• [Task details]: Could you write out the listing below exactly as it stands, leaving out the pictures?
----------------
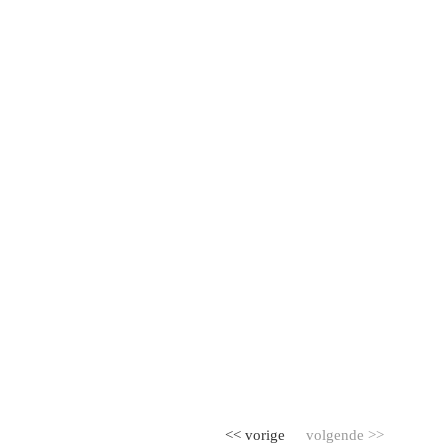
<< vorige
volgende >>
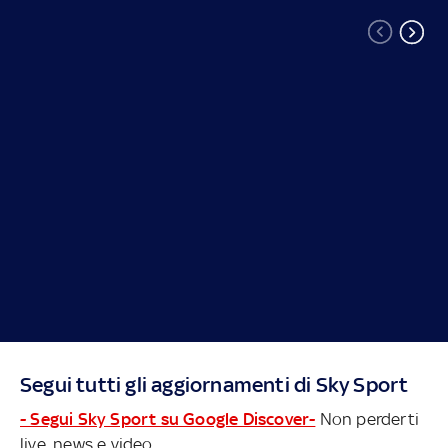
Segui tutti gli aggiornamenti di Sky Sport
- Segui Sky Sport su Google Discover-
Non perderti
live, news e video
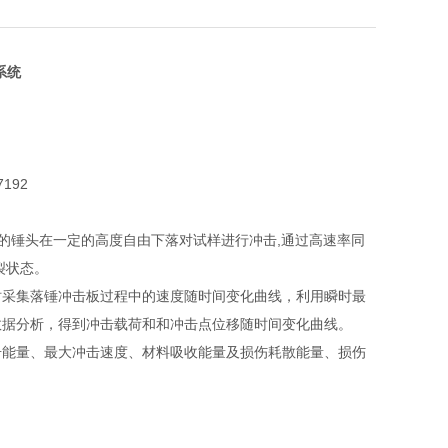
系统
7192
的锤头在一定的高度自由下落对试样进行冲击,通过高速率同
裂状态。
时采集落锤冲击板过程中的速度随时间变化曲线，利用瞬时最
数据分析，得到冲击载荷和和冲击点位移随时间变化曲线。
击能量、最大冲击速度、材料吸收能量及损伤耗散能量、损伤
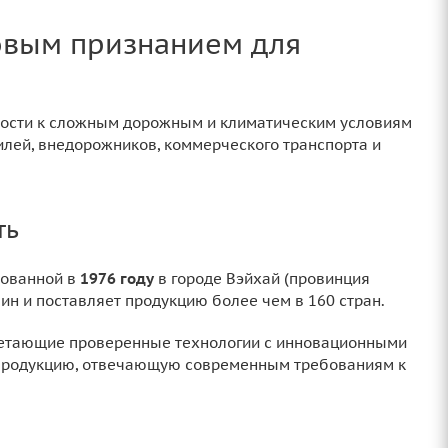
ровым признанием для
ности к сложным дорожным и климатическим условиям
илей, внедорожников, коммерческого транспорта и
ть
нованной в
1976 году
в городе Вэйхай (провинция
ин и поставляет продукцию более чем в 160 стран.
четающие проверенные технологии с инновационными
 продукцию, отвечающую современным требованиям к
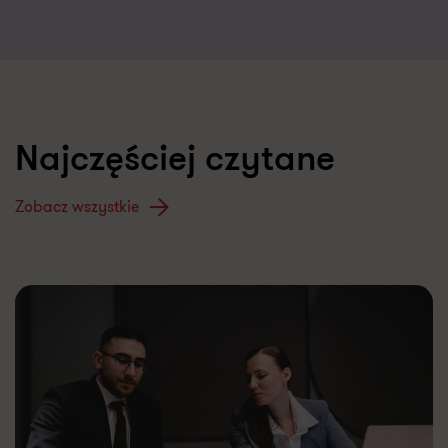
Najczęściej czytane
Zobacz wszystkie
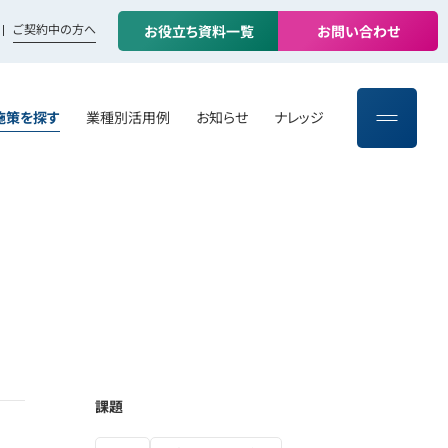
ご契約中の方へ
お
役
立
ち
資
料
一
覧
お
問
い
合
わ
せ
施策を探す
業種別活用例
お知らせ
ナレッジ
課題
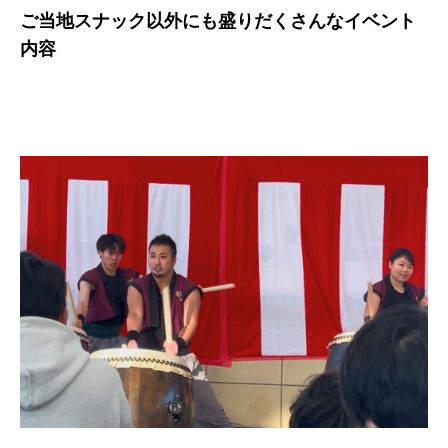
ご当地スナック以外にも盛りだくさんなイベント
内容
----------------
• [Task answer]:
<< vorige
volgende >>
Segui tutti gli aggiornamenti di Sky Sport
- Segui Sky Sport su Google Discover-
Non perderti
live, news e video
系统
7192
的锤头在一定的高度自由下落对试样进行冲击,通过高速率同
裂状态。
时采集落锤冲击板过程中的速度随时间变化曲线，利用瞬时最
数据分析，得到冲击载荷和和冲击点位移随时间变化曲线。
击能量、最大冲击速度、材料吸收能量及损伤耗散能量、损伤
ровым признанием для
ности к сложным дорожным и климатическим условиям
илей, внедорожников, коммерческого транспорта и
ть
нованной в
1976 году
в городе Вэйхай (провинция
ин и поставляет продукцию более чем в 160 стран.
четающие проверенные технологии с инновационными
 продукцию, отвечающую современным требованиям к
Najczęściej czytane
Zobacz wszystkie
ご契約中の方へ
お
役
立
ち
資
料
一
覧
お
問
い
合
わ
せ
施策を探す
業種別活用例
お知らせ
ナレッジ
課題
ご当地スナック以外にも盛りだくさんなイベント
内容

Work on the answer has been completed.